Run Long the Right Way

5 Oct

At 2pm on a Sunday I’m finally out the door and on the road. I’m going long again. For the past several weeks that’s meant 20+ miles. My heart isn’t in it any more. I’ve told myself that it’s burnout, but I’m starting to suspect there’s more to it than that.

I’ve gotten brazen. Lazy even. I roll out on to the roads when I feel like it. I put in the time, eat, a meal and take a nap. I shrug off my wife’s praise of the effort I put in. It doesn’t feel like I’ve done anything special. Maybe it doesn’t feel that way because I haven’t given the long run its due respect.
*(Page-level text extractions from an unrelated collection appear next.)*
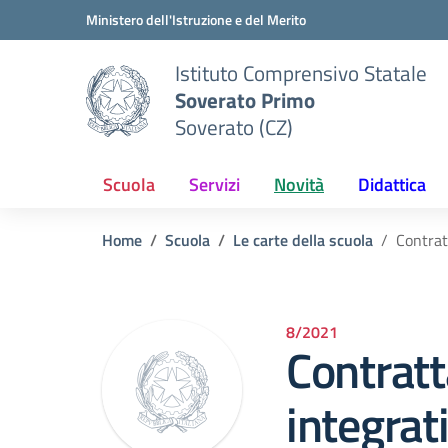
Vai ai contenuti
Vai al menu di navigazione
Vai al footer
Ministero dell'Istruzione e del Merito
Istituto Comprensivo Statale
Soverato Primo
Soverato (CZ)
Scuola
Servizi
Novità
Didattica
Home
Scuola
Le carte della scuola
Contrat
8/2021
Contrat
integrati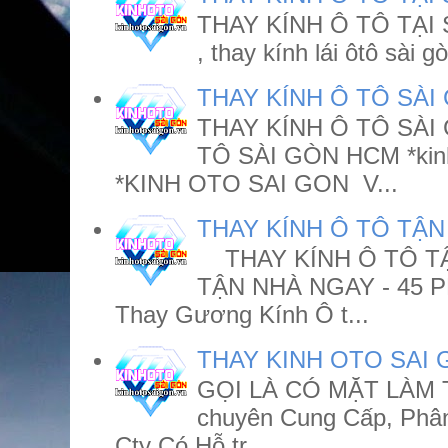
THAY KÍNH Ô TÔ TẠI SÀ
, thay kính lái ôtô sài g
THAY KÍNH Ô TÔ SÀI
THAY KÍNH Ô TÔ SÀ
TÔ SÀI GÒN HCM *kin
*KINH OTO SAI GON V...
THAY KÍNH Ô TÔ TẬN
THAY KÍNH Ô TÔ TẬ
TẬN NHÀ NGAY - 45 P
Thay Gương Kính Ô t...
THAY KINH OTO SAI
GỌI LÀ CÓ MẶT LÀM 
chuyên Cung Cấp, Phân
Cty Có Hỗ tr...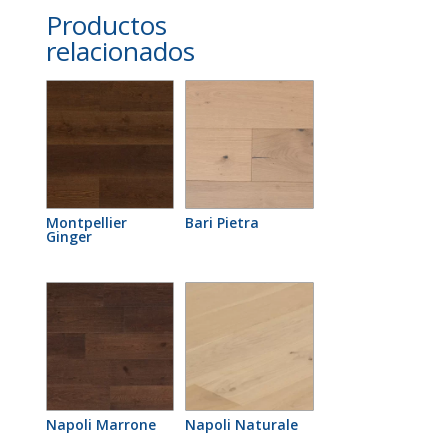
Productos
relacionados
Montpellier
Bari Pietra
Ginger
Napoli Marrone
Napoli Naturale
Are you in the last weeks of marathon or half marathon training and approaching burnout? Read this post to learn where the REAL importance of a weekly long run lies, it may be just what you need to recharge late in the game.

Developing your Racing Ritual

The weekend long run (for those training for a half or full marathon, or more!) is more than putting in the miles to stretch your fitness and endurance. It’s also about training your mind and even your stomach for race day.

Make the long run a ritual. Do the same thing each week. The same meals, the same amount of sleep, the same time of day. Treat it like you would race day. Establishing consistency in your routine will take stress out of race day and as much variability as you can remove for your race the better. You won’t worry about if your stomach can handle pasta sauce the night before. You’ll know.

Make it Yours

Make changes as needed, but approach it scientifically. Go slow. Change only a little at a time. The long run is your chance to experiment. Nothing says just because GU works for someone else that it’s going to be good for you.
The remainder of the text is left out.